Es técnico en computación y producía y distribuía pornografía infantil de varones menores de 18 años. Usaba una computadora que estaba en la casa de su madre.  


Una PC ubicada en la casa de su madre, seis direcciones distintas de IP, voluminosos archivos almacenados en una cuenta Dropbox y una organización internacional que defiende a los niños de la explotación sexual.

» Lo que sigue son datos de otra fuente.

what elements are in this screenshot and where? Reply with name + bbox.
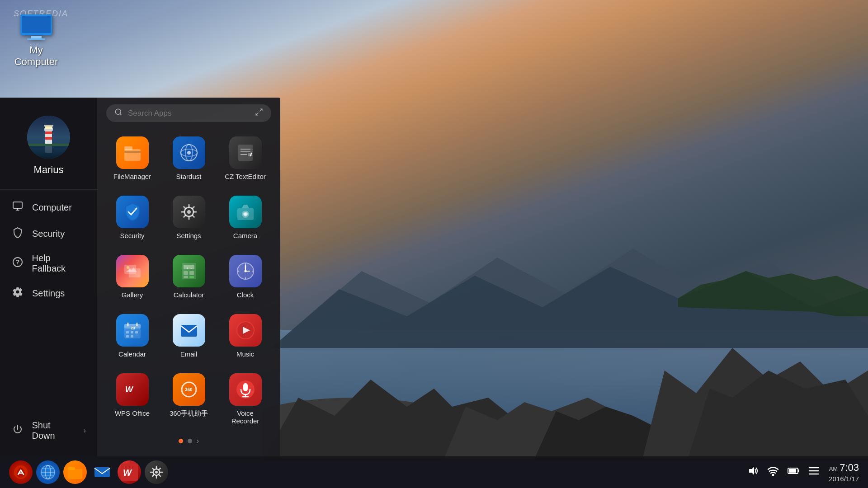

No es el argumento de una serie de ficción de Netflix, es un caso real de tráfico de pornografía infantil ocurrido en Córdoba y que tuvo como protagonista a un técnico de computación domiciliado en la localidad de La Carlota, en el sur de la provincia

La Carlota, Córdoba.

El pedófilo, identificado como Maximiliano Emanuel Piolatto, acaba de ser condenado a siete años de prisión luego de que se confesara culpable de descargar y producir pornografía infantil desde la computadora de la casa de su madre.

El operativo y la investigación que lo delató se inició a través de una ONG, National Center for Missing and Exploited Children (Ncmec), quien detectó su actividad y envió un informe a la Argentina.

Cómo cayó. Lo que llamó al organismo internacional fue no sólo el contenido pornopedófilo de las imágenes, sino también el copioso material que iba almacenando Piolatto en el software Dropbox, cuya cuenta de usuario era “Maxipiolatttto”.

Los sensores en Estados Unidos se pusieron en rojo por primera vez el 28 de enero de 2015.

Pornografía infantil.

Desde esa fecha y hasta el 8 de marzo de ese año detectaron el tráfico de 303 archivos de pornografía infantil que provenía de distintos IP, ubicados en un domicilio de La Carlota, que luego se determinó era la casa de la madre de Piolatto, según informa este jueves Puntal.com

El contenido de lo que el pedófilo subía a la red eran imágenes y videos de varones menores de 18 años, que exhibían sus genitales o tenían sexo explícito e implícito.

Pornografía infantil

Fue la empresa Dropbox, con sede en San Francisco (EE.UU.), quien se contactó con la ONG para que analizara el contenido del material que provenía de la cuenta sospechosa.

Desde allí se envió una señal de alarma al coordinador General de Fiscalías Especializadas en Delitos Informáticos de Capital Federal. 

Pornografía infantil.

Las señales de alerta venían acompañadas de 2 CD que contenían el material pornográfico incautado.

Esos discos, a su vez, fueron enviados a la Sección Informática Forense de Policía Judicial de Córdoba, y fue puesto a disposición de la Fiscalía de Intrucción de La Carlota.

Para la sorpresa de las autoridades judiciales se descubrió que Piolatto no sólo descargaba y distribuía miles de archivos de pedofilia entre usuarios de distintos lugares del mundo, sino que en su domicilio particular producía material propio que luego subía a Internet.

Pornografía Infantil.

Finalmente sea descubrió que entre enero y agosto de 2017, fotografió y filmó desnudo a un niño de 7 años que solía dormir en su casa.